Case Study – Flu Risk Forecasting

Project Design & Data Preparation

Research Questions


To effectively conduct the geospatial analysis and assess population-level risk, initial research questions were explored based on the understanding of vulnerable groups and infection prevention.

  • RQ 1 – If a state has a higher proportion of residents aged 65 and older, then it will experience a higher number of influenza-related deaths during the influenza season.
  • RQ 2 -If a state has a higher proportion of children under 5, then it will also experience a higher number of influenza-related deaths during the influenza season.
  • RQ 3 – If a state has lower influenza vaccination rates among children under 5, then it will experience a higher number of influenza-related deaths during the influenza season.

Data Limitations


  • Number of influenza-related deaths

    The number of deaths may be underreported because death certificates only list one cause of death, potentially omitting influenza as a contributing factor in cases involving comorbidities or delayed complications.
  • Additionally, the CDC suppresses death counts between 1 and 9 to protect privacy, which disproportionately affects smaller populations and younger age groups, such as children under five. This can obscure the true impact of influenza in these groups.
  • Population demographic data

    Population demographics are collected by decennial census and require estimates to account for annual changes between census dates. Inaccurate assumptions in these estimates could introduce errors, affecting the reliability of the data.

Data Integrity & Quality


  • Number of influenza-Related Deaths

    Extensive data cleaning was required due to suppression and missing values. Out of 66,096 total records, 54,013 (approximately 82%) were suppressed. This included all 11,016 records for children under five, and 5,508 records for individuals with the age group marked as “Not Stated.”

    The “Not Stated” records were removed from the dataset, as they could not be linked to any specific age group and were therefore not suitable for analysis.

    The remaining suppressed records were imputed using random integers between 1 and 9 to support broader trend identification. While this approach allowed for inclusion of the 0–4 age group in high-level analysis, it limits the precision of age-specific mortality estimates, particularly for smaller populations.
  • Population demographic data

    In this dataset 3,278 duplicate records were identified and removed to maintain dataset integrity and prevent overrepresentation in the analysis.

Research Hypothesis


Due to suppression of all influenza-related death records for children under five, Research Questions 2 and 3 could not be tested. As a result, the focus of the analysis shifted to a single, testable research hypothesis:

  • Research Hypothesis – If a state has a higher proportion of residents aged 65 and older, then it will experience a higher number of influenza-related deaths during the influenza season.

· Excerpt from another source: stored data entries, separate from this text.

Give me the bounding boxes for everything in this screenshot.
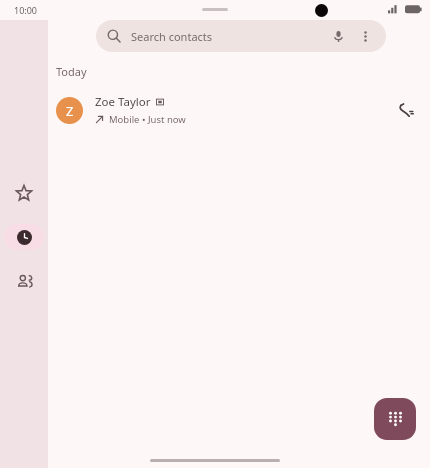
staticText: Z <box>66 102 74 120</box>
staticText: 10:00 <box>14 4 38 16</box>
button[interactable]: Favorites <box>4 180 44 206</box>
button[interactable]: Contacts <box>4 268 44 294</box>
button[interactable]: Voice search <box>327 25 349 47</box>
button[interactable]: Recents <box>4 224 44 250</box>
staticText: Search contacts <box>131 29 213 44</box>
button[interactable]: Search contacts <box>96 20 386 52</box>
button[interactable]: Z <box>48 89 430 131</box>
staticText: Zoe Taylor <box>95 94 151 110</box>
button[interactable]: Call Zoe Taylor <box>392 96 420 124</box>
button[interactable]: More options <box>355 26 375 46</box>
staticText: Today <box>56 64 87 79</box>
button[interactable]: Dialpad <box>374 398 416 440</box>
staticText: Mobile • Just now <box>109 113 186 126</box>
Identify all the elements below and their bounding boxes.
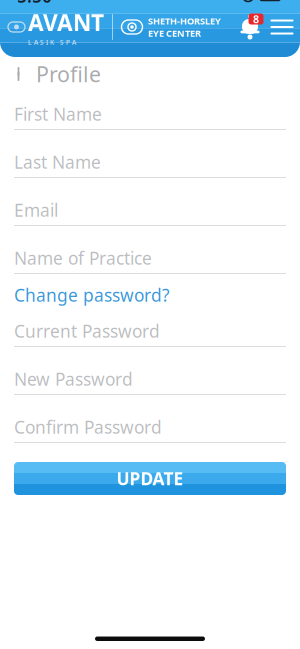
staticText: Confirm Password <box>14 416 162 438</box>
staticText: 8 <box>253 12 259 26</box>
staticText: Profile <box>36 60 101 88</box>
staticText: New Password <box>14 368 133 390</box>
button[interactable]: UPDATE <box>14 462 286 495</box>
staticText: UPDATE <box>116 467 184 490</box>
button[interactable]: Change password? <box>14 274 286 316</box>
staticText: L A S I K S P A <box>28 38 76 46</box>
staticText: 5:50 <box>17 0 52 8</box>
staticText: Change password? <box>14 284 170 306</box>
button[interactable]: Notifications, 8 unread <box>233 12 267 42</box>
button[interactable]: Menu <box>267 14 297 40</box>
staticText: Name of Practice <box>14 246 152 270</box>
button[interactable]: Profile <box>0 57 300 91</box>
staticText: Last Name <box>14 150 101 174</box>
staticText: First Name <box>14 102 102 126</box>
staticText: Email <box>14 198 58 222</box>
staticText: AVANT <box>28 8 104 38</box>
staticText: EYE CENTER <box>148 27 201 39</box>
staticText: SHETH-HORSLEY <box>148 15 221 27</box>
staticText: Current Password <box>14 320 160 342</box>
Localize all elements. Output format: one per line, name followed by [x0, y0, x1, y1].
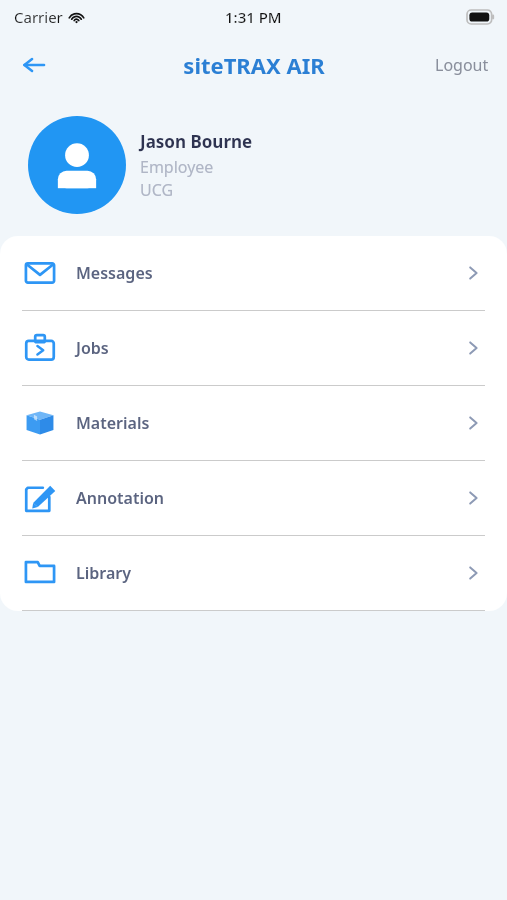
staticText: Carrier: [14, 7, 63, 27]
button[interactable]: Library: [0, 536, 507, 610]
staticText: Logout: [435, 54, 489, 76]
staticText: Jason Bourne: [140, 130, 253, 153]
staticText: Messages: [76, 262, 153, 284]
staticText: 1:31 PM: [225, 7, 282, 27]
button[interactable]: Annotation: [0, 461, 507, 535]
staticText: Jobs: [76, 337, 109, 359]
button[interactable]: Messages: [0, 236, 507, 310]
button[interactable]: Back: [12, 43, 56, 87]
staticText: Employee: [140, 156, 214, 178]
button[interactable]: Logout: [431, 46, 493, 84]
staticText: Library: [76, 562, 131, 584]
button[interactable]: Jobs: [0, 311, 507, 385]
staticText: Annotation: [76, 487, 165, 509]
staticText: UCG: [140, 179, 174, 201]
staticText: siteTRAX AIR: [183, 50, 325, 80]
staticText: Materials: [76, 412, 150, 434]
button[interactable]: Materials: [0, 386, 507, 460]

This hypothesis reflects the well-established vulnerability of older adults and serves as the foundation for the statistical analysis conducted in this project.

Data Modelling


To support the analysis, the datasets were integrated at the state-year level, linking mortality figures with population data per age group.

Age groups were standardised into 10-year intervals, with additional consolidated categories for 0–64 years and 65+ years being added, and new variables were derived for the death rates per age group.